▶ Exercise
Copy the records word for word. Pictures do not go in.

▶ Data listing
=== Section Start ===
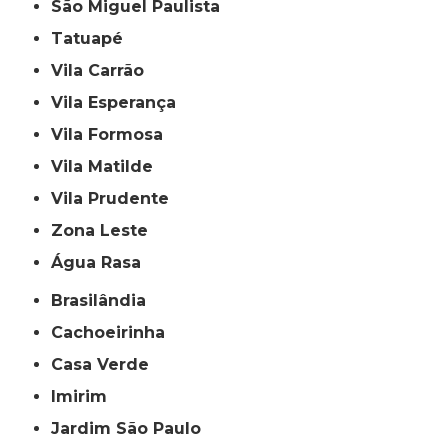
São Miguel Paulista
Tatuapé
Vila Carrão
Vila Esperança
Vila Formosa
Vila Matilde
Vila Prudente
Zona Leste
Água Rasa
Brasilândia
Cachoeirinha
Casa Verde
Imirim
Jardim São Paulo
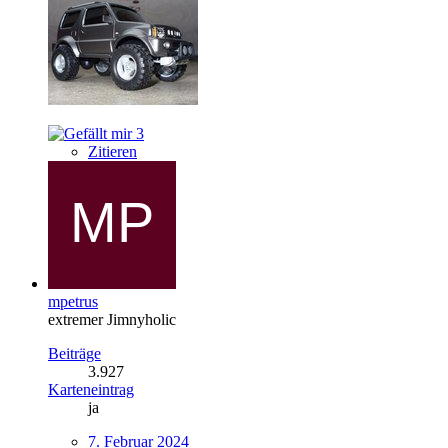
3
Zitieren
mpetrus
extremer Jimnyholic
Beiträge
3.927
Karteneintrag
ja
7. Februar 2024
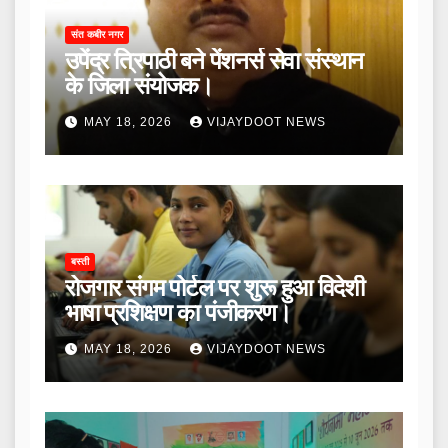
संत कबीर नगर
उपेंद्र त्रिपाठी बने पेंशनर्स सेवा संस्थान
के जिला संयोजक।
MAY 18, 2026
VIJAYDOOT NEWS
बस्ती
रोजगार संगम पोर्टल पर शुरू हुआ विदेशी
भाषा प्रशिक्षण का पंजीकरण।
MAY 18, 2026
VIJAYDOOT NEWS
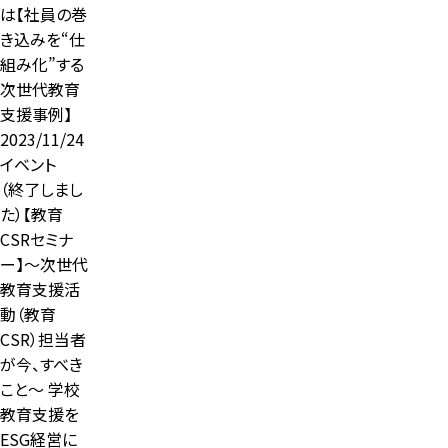
は【社員の巻
き込みを“仕
組み化”する
次世代教育
支援事例】
2023/11/24
イベント
（終了しまし
た）【教育
CSRセミナ
ー】～次世代
教育支援活
動（教育
CSR）担当者
が今、すべき
こと～ 学校
教育支援を
ESG経営に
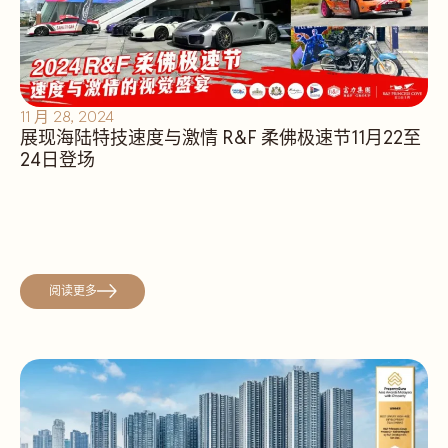
11 月 28, 2024
展现海陆特技速度与激情 R&F 柔佛极速节11月22至
24日登场
阅读更多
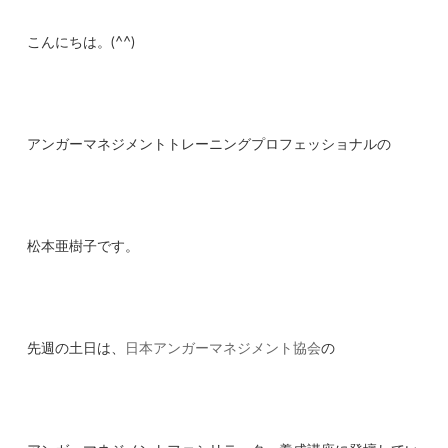
こんにちは。(^^)
アンガーマネジメントトレーニングプロフェッショナルの
松本亜樹子です。
先週の土日は、
日本アンガーマネジメント協会
の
=== Section End ===
▶ Output of the task
São Miguel Paulista
Tatuapé
Vila Carrão
Vila Esperança
Vila Formosa
Vila Matilde
Vila Prudente
Zona Leste
Água Rasa
Brasilândia
Cachoeirinha
Casa Verde
Imirim
Jardim São Paulo
3
Zitieren
mpetrus
extremer Jimnyholic
Beiträge
3.927
Karteneintrag
ja
7. Februar 2024
संत कबीर नगर
उपेंद्र त्रिपाठी बने पेंशनर्स सेवा संस्थान
के जिला संयोजक।
MAY 18, 2026
VIJAYDOOT NEWS
बस्ती
रोजगार संगम पोर्टल पर शुरू हुआ विदेशी
भाषा प्रशिक्षण का पंजीकरण।
MAY 18, 2026
VIJAYDOOT NEWS
は【社員の巻
き込みを“仕
組み化”する
次世代教育
支援事例】
2023/11/24
イベント
（終了しまし
た）【教育
CSRセミナ
ー】～次世代
教育支援活
動（教育
CSR）担当者
が今、すべき
こと～ 学校
教育支援を
ESG経営に
11 月 28, 2024
展现海陆特技速度与激情 R&F 柔佛极速节11月22至
24日登场
阅读更多
こんにちは。(^^)
アンガーマネジメントトレーニングプロフェッショナルの
松本亜樹子です。
先週の土日は、
日本アンガーマネジメント協会
の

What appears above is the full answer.